- _Goal of the exercise_: Check every line of the listing below for "naar", and report how many lines have it, as a number with nothing more.

Segment Start: Available data

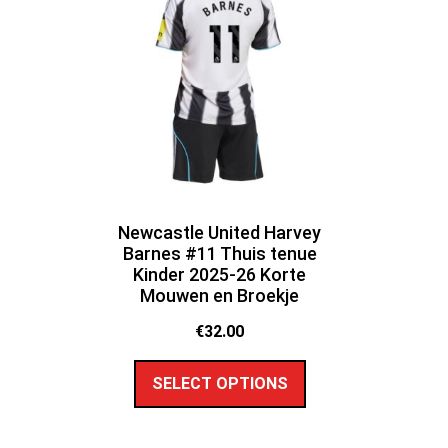
Newcastle United Harvey
Barnes #11 Thuis tenue
Kinder 2025-26 Korte
Mouwen en Broekje
€
32.00
SELECT OPTIONS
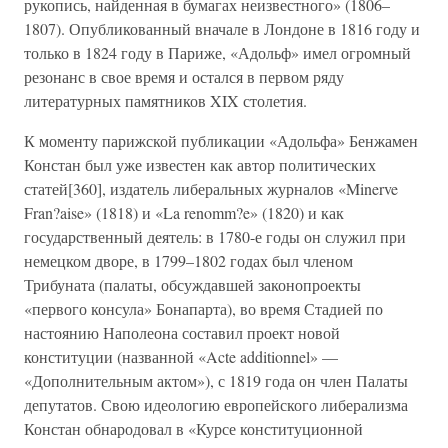
рукопись, найденная в бумагах неизвестного» (1806–
1807). Опубликованный вначале в Лондоне в 1816 году и
только в 1824 году в Париже, «Адольф» имел огромный
резонанс в свое время и остался в первом ряду
литературных памятников XIX столетия.
К моменту парижской публикации «Адольфа» Бенжамен
Констан был уже известен как автор политических
статей[360], издатель либеральных журналов «Minerve
Fran?aise» (1818) и «La renomm?e» (1820) и как
государственный деятель: в 1780-е годы он служил при
немецком дворе, в 1799–1802 годах был членом
Трибуната (палаты, обсуждавшей законопроекты
«первого консула» Бонапарта), во время Стадией по
настоянию Наполеона составил проект новой
конституции (названной «Acte additionnel» —
«Дополнительным актом»), с 1819 года он член Палаты
депутатов. Свою идеологию европейского либерализма
Констан обнародовал в «Курсе конституционной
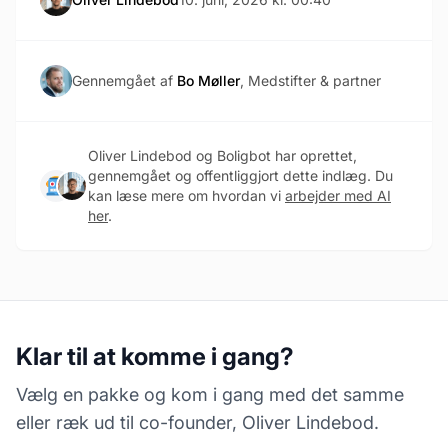
Gennemgået af
Bo Møller
, Medstifter & partner
Oliver Lindebod og Boligbot har oprettet,
gennemgået og offentliggjort dette indlæg. Du
kan læse mere om hvordan vi
arbejder med AI
her
.
Klar til at komme i gang?
Vælg en pakke og kom i gang med det samme
eller ræk ud til co-founder, Oliver Lindebod.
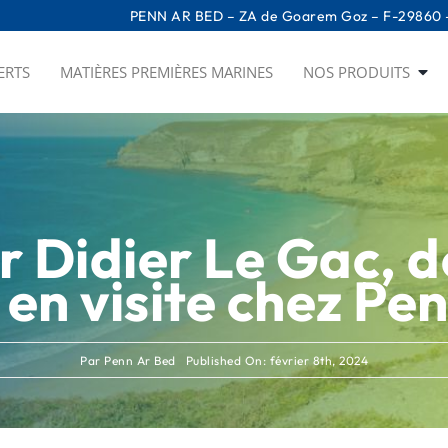
PENN AR BED – ZA de Goarem Goz – F-29860 –
ERTS
MATIÈRES PREMIÈRES MARINES
NOS PRODUITS
 Didier Le Gac, 
 en visite chez Pe
Par
Penn Ar Bed
Published On: février 8th, 2024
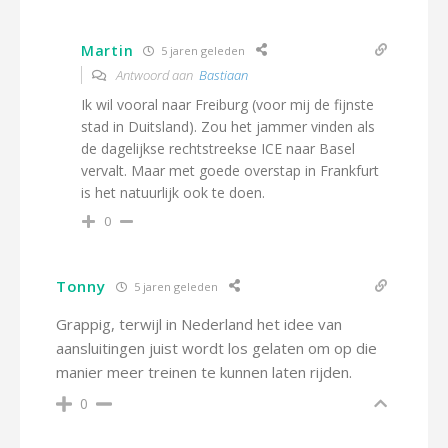
Martin
5 jaren geleden
Antwoord aan
Bastiaan
Ik wil vooral naar Freiburg (voor mij de fijnste
stad in Duitsland). Zou het jammer vinden als
de dagelijkse rechtstreekse ICE naar Basel
vervalt. Maar met goede overstap in Frankfurt
is het natuurlijk ook te doen.
0
Tonny
5 jaren geleden
Grappig, terwijl in Nederland het idee van
aansluitingen juist wordt los gelaten om op die
manier meer treinen te kunnen laten rijden.
0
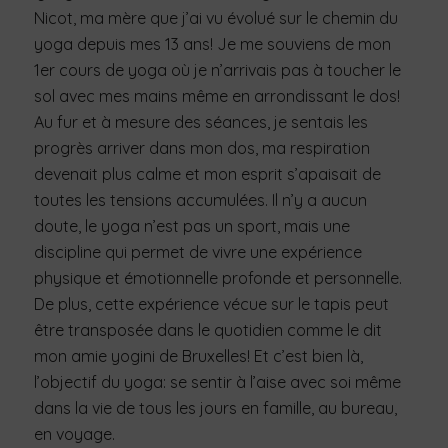
Nicot, ma mère que j’ai vu évolué sur le chemin du
yoga depuis mes 13 ans! Je me souviens de mon
1er cours de yoga où je n’arrivais pas à toucher le
sol avec mes mains même en arrondissant le dos!
Au fur et à mesure des séances, je sentais les
progrès arriver dans mon dos, ma respiration
devenait plus calme et mon esprit s’apaisait de
toutes les tensions accumulées. Il n’y a aucun
doute, le yoga n’est pas un sport, mais une
discipline qui permet de vivre une expérience
physique et émotionnelle profonde et personnelle.
De plus, cette expérience vécue sur le tapis peut
être transposée dans le quotidien comme le dit
mon amie yogini de Bruxelles! Et c’est bien là,
l’objectif du yoga: se sentir à l’aise avec soi même
dans la vie de tous les jours en famille, au bureau,
en voyage.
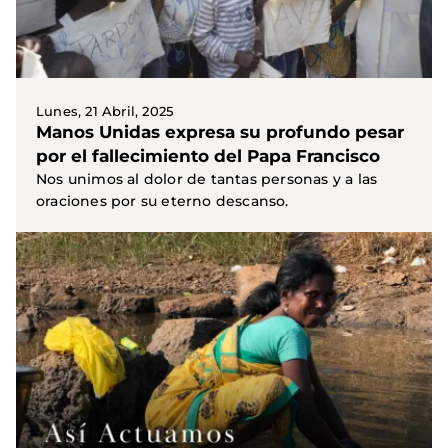
Lunes, 21 Abril, 2025
Manos Unidas expresa su profundo pesar
por el fallecimiento del Papa Francisco
Nos unimos al dolor de tantas personas y a las
oraciones por su eterno descanso.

Segment End: Available data

- _Answer for this exercise_: 2